→ **WHAT IS NEEDED**
Output the records below again, precisely as they are written.

(Beginning of PROVIDED INFORMATION)

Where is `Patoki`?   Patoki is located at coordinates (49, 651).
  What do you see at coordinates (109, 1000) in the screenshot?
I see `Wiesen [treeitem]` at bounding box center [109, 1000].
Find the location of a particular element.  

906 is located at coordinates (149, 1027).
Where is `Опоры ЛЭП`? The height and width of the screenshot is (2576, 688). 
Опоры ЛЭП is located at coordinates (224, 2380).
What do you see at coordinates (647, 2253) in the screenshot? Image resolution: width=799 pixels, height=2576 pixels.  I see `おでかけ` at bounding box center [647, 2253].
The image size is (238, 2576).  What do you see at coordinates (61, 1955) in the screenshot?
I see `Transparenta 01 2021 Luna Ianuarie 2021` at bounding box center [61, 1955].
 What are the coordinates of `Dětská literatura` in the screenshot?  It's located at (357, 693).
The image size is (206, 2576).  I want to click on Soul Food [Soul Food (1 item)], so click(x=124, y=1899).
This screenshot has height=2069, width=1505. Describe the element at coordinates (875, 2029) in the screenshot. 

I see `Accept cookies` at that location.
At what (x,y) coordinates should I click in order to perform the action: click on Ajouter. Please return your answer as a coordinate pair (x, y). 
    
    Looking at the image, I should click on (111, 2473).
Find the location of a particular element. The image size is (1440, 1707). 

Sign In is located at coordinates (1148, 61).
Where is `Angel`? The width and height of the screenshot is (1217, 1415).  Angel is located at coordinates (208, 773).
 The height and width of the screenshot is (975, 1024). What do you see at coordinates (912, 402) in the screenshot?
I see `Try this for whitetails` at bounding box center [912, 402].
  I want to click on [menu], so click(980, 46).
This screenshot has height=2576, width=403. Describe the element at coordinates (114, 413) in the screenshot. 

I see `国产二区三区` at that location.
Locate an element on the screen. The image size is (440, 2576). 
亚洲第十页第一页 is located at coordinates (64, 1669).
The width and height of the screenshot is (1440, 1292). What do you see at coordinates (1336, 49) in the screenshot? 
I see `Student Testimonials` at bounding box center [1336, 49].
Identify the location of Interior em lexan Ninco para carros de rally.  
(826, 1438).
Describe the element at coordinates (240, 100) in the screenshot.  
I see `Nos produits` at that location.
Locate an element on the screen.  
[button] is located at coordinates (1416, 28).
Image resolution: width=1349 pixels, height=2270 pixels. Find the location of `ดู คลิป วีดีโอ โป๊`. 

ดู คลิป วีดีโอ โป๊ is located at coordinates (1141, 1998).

(End of PROVIDED INFORMATION)

→ **EXERCISE RESPONSE**
Where is `Patoki`?   Patoki is located at coordinates (49, 651).
  What do you see at coordinates (109, 1000) in the screenshot?
I see `Wiesen [treeitem]` at bounding box center [109, 1000].
Find the location of a particular element.  

906 is located at coordinates (149, 1027).
Where is `Опоры ЛЭП`? The height and width of the screenshot is (2576, 688). 
Опоры ЛЭП is located at coordinates (224, 2380).
What do you see at coordinates (647, 2253) in the screenshot? Image resolution: width=799 pixels, height=2576 pixels.  I see `おでかけ` at bounding box center [647, 2253].
The image size is (238, 2576).  What do you see at coordinates (61, 1955) in the screenshot?
I see `Transparenta 01 2021 Luna Ianuarie 2021` at bounding box center [61, 1955].
 What are the coordinates of `Dětská literatura` in the screenshot?  It's located at (357, 693).
The image size is (206, 2576).  I want to click on Soul Food [Soul Food (1 item)], so click(x=124, y=1899).
This screenshot has height=2069, width=1505. Describe the element at coordinates (875, 2029) in the screenshot. 

I see `Accept cookies` at that location.
At what (x,y) coordinates should I click in order to perform the action: click on Ajouter. Please return your answer as a coordinate pair (x, y). 
    
    Looking at the image, I should click on (111, 2473).
Find the location of a particular element. The image size is (1440, 1707). 

Sign In is located at coordinates (1148, 61).
Where is `Angel`? The width and height of the screenshot is (1217, 1415).  Angel is located at coordinates (208, 773).
 The height and width of the screenshot is (975, 1024). What do you see at coordinates (912, 402) in the screenshot?
I see `Try this for whitetails` at bounding box center [912, 402].
  I want to click on [menu], so click(980, 46).
This screenshot has height=2576, width=403. Describe the element at coordinates (114, 413) in the screenshot. 

I see `国产二区三区` at that location.
Locate an element on the screen. The image size is (440, 2576). 
亚洲第十页第一页 is located at coordinates (64, 1669).
The width and height of the screenshot is (1440, 1292). What do you see at coordinates (1336, 49) in the screenshot? 
I see `Student Testimonials` at bounding box center [1336, 49].
Identify the location of Interior em lexan Ninco para carros de rally.  
(826, 1438).
Describe the element at coordinates (240, 100) in the screenshot.  
I see `Nos produits` at that location.
Locate an element on the screen.  
[button] is located at coordinates (1416, 28).
Image resolution: width=1349 pixels, height=2270 pixels. Find the location of `ดู คลิป วีดีโอ โป๊`. 

ดู คลิป วีดีโอ โป๊ is located at coordinates (1141, 1998).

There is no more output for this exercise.